How to speed up XML reading

R

Ramon F Herrera

My application makes a large number of XPath() retrievals and that's
the code that predominantly uses most of the clock time. The rest of
the tasks take a negligible amount of CPU and disk. In short, all the
app does is to read XML variables and write them in a PDF file.

See a previous, very related post below.

-Ramon

=============================================
You can't compare SAX and DOM. SAX is under the parsing level therefore
DOM is for manipulating an XML document. DOM is mostly built with SAX
system. You can use it or ignore it building your own SAX code. However
create your own SAX handler is much complex and the final result could
be much slower than with a pure DOM usage.

Very true. (Though some DOM parsers/loaders bypass SAX for greater
efficiency; I believe Xerces actually uses lower-level events to drive
its DOM construction.)

SAX does require that you manage all the state information, which may
or may not include building something like the DOM for part or all of
the document. How fast or slow that will be depends entirely on the
problem at hand and how good your code is.

If you've got time, doing it all via SAX may be worth trying. But it
isn't always going to be a magic bullet.

As I said in my other post, the first thing to do is to find out
whether this is even a significant part of your application's
processing time.
 
R

Ramon F Herrera

Tools used:
C++
Xerces-C
XQilla
Developed under Linux, ported to Windows


A very important lesson that I learned follows. Xerces implements a
reasonably/very fast XPath retrieval BUT it does so at the expense of
flexibility. The only type of XPath retrieval supported by Xerces is
the MINIMAL one:

string neededVariable = XPath("/this/is/the/variable/that/i/need");

If the path contains any character like "[", "@", "=", etc. I must
resort to XQilla, which is wonderful (a LOT easier to code than pure
Xerces), but as slow as molasses in cold weather:

string someOtherVar = XPath("/table/joint/ancestor::table/
@titledetail");

After running some benchmarks I have concluded that my best option is
to use a combination of the 2 XPath engines: Xerces for the "easy"
stuff and Xqilla for the more complex.

-Ramon
 
A

Alain Ketterlin

[...]
A very important lesson that I learned follows. Xerces implements a
reasonably/very fast XPath retrieval BUT it does so at the expense of
flexibility. The only type of XPath retrieval supported by Xerces is
the MINIMAL one:

string neededVariable = XPath("/this/is/the/variable/that/i/need");

If the path contains any character like "[", "@", "=", etc. I must
resort to XQilla, which is wonderful (a LOT easier to code than pure
Xerces), but as slow as molasses in cold weather:

string someOtherVar = XPath("/table/joint/ancestor::table/
@titledetail");

... would have the same effect as ancestor::table since the query starts
at document root.
After running some benchmarks I have concluded that my best option is
to use a combination of the 2 XPath engines: Xerces for the "easy"
stuff and Xqilla for the more complex.

XPath may require DOM if you use funny axes, e.g., preceding-sibling::*
and, maybe, ancestor.

However, for the request you show above, a hand-coded SAX parser keeping
a simple stack (with @titledetail cached where appropriate) can extract what
you want. XPath, and any generic query language for that matter, is far
more powerful, and will therefore most likely be slower.

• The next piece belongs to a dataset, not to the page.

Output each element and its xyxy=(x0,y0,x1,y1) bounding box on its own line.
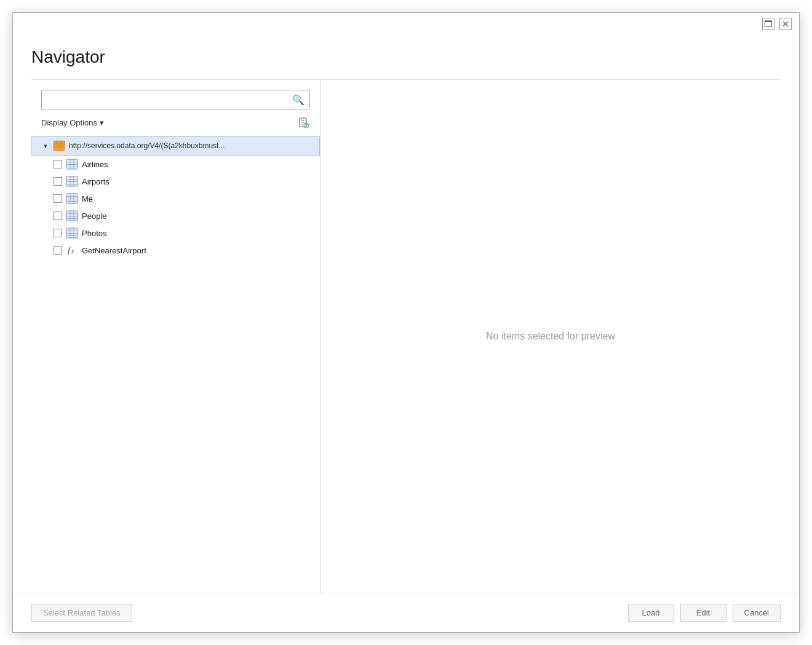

(Generating the SAX handler for any given XPath query is left as an
exercise for the reader. :)

-- Alain.
 
R

Ramon F Herrera

(Generating the SAX handler for any given XPath query
is left as an exercise for the reader. :)

-- Alain.

Merci, Alain.

Actually, I think that the solution to my performance problem is to
implement (via SAX?) the reading of the whole XML file and insert the
variables in my own data structures. That must speed up the variable
retrieval substantially BUT an XML guru is required, which I am not.

In the meantime, I downloaded libxml and will see how well it
performs. Perhaps that is the solution to my problem. Being written in
C, it should be faster than Xerces-C++

-Ramon
 
M

Manuel Collado

El 12/09/2012 14:52, Ramon F Herrera escribió:
...
Actually, I think that the solution to my performance problem is to
implement (via SAX?) the reading of the whole XML file and insert the
variables in my own data structures. That must speed up the variable
retrieval substantially BUT an XML guru is required, which I am not.

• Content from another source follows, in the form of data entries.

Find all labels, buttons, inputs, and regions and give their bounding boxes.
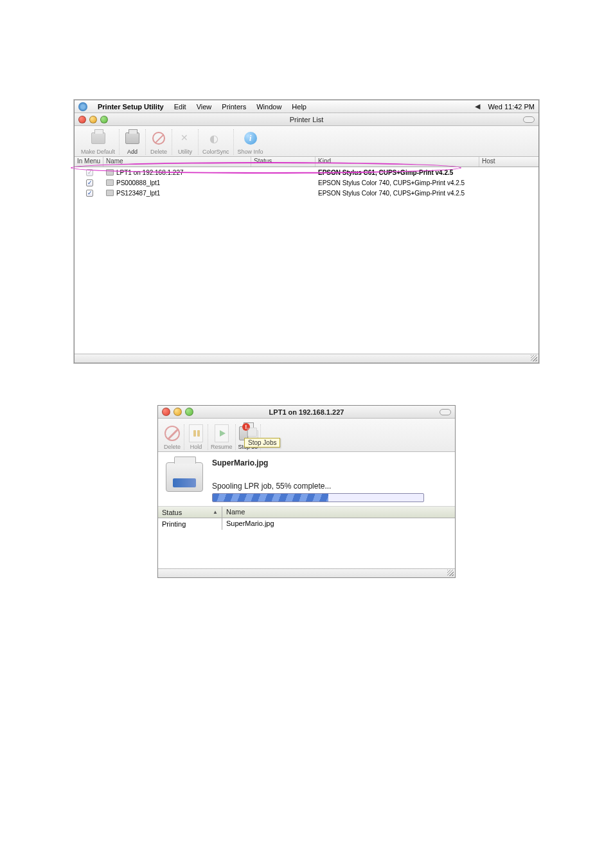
in-menu-checkbox[interactable]: ✓ — [86, 179, 93, 186]
queue-list: Printing SuperMario.jpg — [158, 518, 455, 568]
menu-help[interactable]: Help — [287, 103, 312, 111]
resume-job-button[interactable]: Resume — [208, 424, 236, 450]
no-sign-icon — [152, 132, 165, 145]
col-in-menu[interactable]: In Menu — [75, 157, 103, 167]
tooltip: Stop Jobs — [244, 438, 280, 448]
statusbar — [158, 568, 455, 577]
minimize-button[interactable] — [173, 408, 182, 416]
printer-row[interactable]: ✓ PS123487_lpt1 EPSON Stylus Color 740, … — [75, 188, 538, 198]
minimize-button[interactable] — [89, 116, 97, 123]
info-icon: i — [244, 132, 257, 145]
toolbar: Make Default Add Delete Utility ColorSyn… — [75, 126, 538, 157]
window-title: LPT1 on 192.168.1.227 — [269, 408, 344, 416]
show-info-label: Show Info — [238, 149, 263, 155]
queue-header: Status ▲ Name — [158, 507, 455, 518]
apple-menu-icon[interactable] — [78, 102, 87, 111]
delete-label: Delete — [150, 149, 167, 155]
titlebar: Printer List — [75, 113, 538, 126]
close-button[interactable] — [162, 408, 170, 416]
delete-label: Delete — [164, 444, 181, 450]
printer-name: LPT1 on 192.168.1.227 — [116, 169, 184, 176]
list-header: In Menu Name Status Kind Host — [75, 157, 538, 167]
zoom-button[interactable] — [100, 116, 108, 123]
job-filename: SuperMario.jpg — [212, 458, 447, 467]
printer-kind: EPSON Stylus Color 740, CUPS+Gimp-Print … — [315, 179, 479, 187]
colorsync-button[interactable]: ColorSync — [199, 129, 234, 155]
col-name[interactable]: Name — [103, 157, 251, 167]
printer-list-window: Printer Setup Utility Edit View Printers… — [74, 100, 539, 363]
resize-grip[interactable] — [447, 570, 454, 576]
pause-page-icon — [189, 424, 203, 442]
printer-icon — [106, 169, 114, 176]
col-status-label: Status — [162, 509, 182, 516]
printer-row[interactable]: ✓ PS000888_lpt1 EPSON Stylus Color 740, … — [75, 177, 538, 188]
col-host[interactable]: Host — [479, 157, 538, 167]
job-status: Spooling LPR job, 55% complete... — [212, 482, 447, 491]
utility-label: Utility — [178, 149, 192, 155]
hold-label: Hold — [190, 444, 202, 450]
add-button[interactable]: Add — [120, 129, 146, 155]
show-info-button[interactable]: i Show Info — [234, 129, 267, 155]
make-default-label: Make Default — [81, 149, 115, 155]
menubar: Printer Setup Utility Edit View Printers… — [75, 100, 538, 113]
delete-job-button[interactable]: Delete — [161, 424, 184, 450]
statusbar — [75, 354, 538, 363]
in-menu-checkbox[interactable]: ✓ — [86, 190, 93, 197]
col-status[interactable]: Status — [251, 157, 315, 167]
delete-button[interactable]: Delete — [146, 129, 172, 155]
toolbar: Delete Hold Resume Stop Jo Stop Jobs — [158, 419, 455, 452]
titlebar: LPT1 on 192.168.1.227 — [158, 406, 455, 419]
printer-default-icon — [91, 132, 105, 144]
colorsync-label: ColorSync — [202, 149, 229, 155]
printer-name: PS123487_lpt1 — [116, 190, 160, 197]
printer-name: PS000888_lpt1 — [116, 179, 160, 186]
printer-icon — [106, 190, 114, 196]
play-page-icon — [215, 424, 229, 442]
printer-row[interactable]: ✓ LPT1 on 192.168.1.227 EPSON Stylus C61… — [75, 167, 538, 177]
sort-indicator-icon: ▲ — [213, 509, 218, 515]
menu-view[interactable]: View — [191, 103, 217, 111]
resize-grip[interactable] — [531, 355, 537, 361]
close-button[interactable] — [78, 116, 86, 123]
volume-icon[interactable]: ◀ — [475, 102, 483, 111]
queue-row[interactable]: Printing SuperMario.jpg — [158, 518, 455, 530]
queue-name: SuperMario.jpg — [222, 518, 455, 530]
printer-add-icon — [125, 132, 139, 144]
clock[interactable]: Wed 11:42 PM — [483, 103, 535, 111]
col-status[interactable]: Status ▲ — [158, 507, 222, 518]
in-menu-checkbox[interactable]: ✓ — [86, 169, 93, 176]
col-kind[interactable]: Kind — [315, 157, 479, 167]
zoom-button[interactable] — [185, 408, 193, 416]
current-job-panel: SuperMario.jpg Spooling LPR job, 55% com… — [158, 452, 455, 507]
progress-bar — [212, 493, 424, 502]
no-sign-icon — [164, 426, 180, 441]
menu-printers[interactable]: Printers — [217, 103, 251, 111]
add-label: Add — [127, 149, 138, 155]
utility-button[interactable]: Utility — [172, 129, 199, 155]
menu-window[interactable]: Window — [251, 103, 287, 111]
progress-fill — [213, 494, 328, 502]
window-title: Printer List — [290, 116, 324, 123]
col-name[interactable]: Name — [222, 507, 455, 518]
menu-edit[interactable]: Edit — [169, 103, 191, 111]
toolbar-toggle-button[interactable] — [440, 409, 451, 415]
resume-label: Resume — [211, 444, 233, 450]
colorsync-icon — [209, 132, 222, 144]
printer-icon — [106, 179, 114, 186]
toolbar-toggle-button[interactable] — [523, 116, 535, 123]
printer-list: ✓ LPT1 on 192.168.1.227 EPSON Stylus C61… — [75, 167, 538, 354]
make-default-button[interactable]: Make Default — [77, 129, 120, 155]
app-menu[interactable]: Printer Setup Utility — [93, 103, 169, 111]
printer-kind: EPSON Stylus Color 740, CUPS+Gimp-Print … — [315, 189, 479, 197]
utility-icon — [179, 132, 191, 144]
printer-queue-window: LPT1 on 192.168.1.227 Delete Hold Resume… — [157, 405, 456, 578]
queue-status: Printing — [158, 518, 222, 530]
printer-kind: EPSON Stylus C61, CUPS+Gimp-Print v4.2.5 — [318, 169, 453, 176]
printer-icon — [166, 462, 203, 492]
hold-job-button[interactable]: Hold — [184, 424, 208, 450]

In the meantime, I downloaded libxml and will see how well it
performs. Perhaps that is the solution to my problem. Being written in
C, it should be faster than Xerces-C++

You could try Expat, written in C.
 
J

Joe Kesselman

If the path contains any character like "[", "@", "=", etc. I must
resort to XQilla, which is wonderful (a LOT easier to code than pure
Xerces), but as slow as molasses in cold weather

You might want to look at Xalan. There was a fair amount of work put
into Xalan performance; I don't know how XQilla compares to that.

Or, if you're using IBM's Java environment, you might want to look at
the XML support that ships with that JRE, which is another design
iteration past Xalan. Or, in Websphere, the Websphere XML feature, which
supports XPath 2.0, XSLT 2.0, and XQuery and is yet another design
iteration.

With all of these, remember that the JAXP/TRAX APIs allow precompiling a
path or query. And remember that the performance can be improved if the
document is cached in memory in the appropriate internal representation.
(The Xerces implementation is single-pass, I believe; if you want to run
more than one path the advantage goes away quickly because you have to
reparse the input document.)


--
Joe Kesselman,
http://www.love-song-productions.com/people/keshlam/index.html

{} ASCII Ribbon Campaign | "may'ron DaroQbe'chugh vaj bIrIQbej" --
/\ Stamp out HTML mail! | "Put down the squeezebox & nobody gets hurt."
 
J

Joe Kesselman

Actually, I think that the solution to my performance problem is to
implement (via SAX?) the reading of the whole XML file and insert the
variables in my own data structures. That must speed up the variable
retrieval substantially BUT an XML guru is required, which I am not.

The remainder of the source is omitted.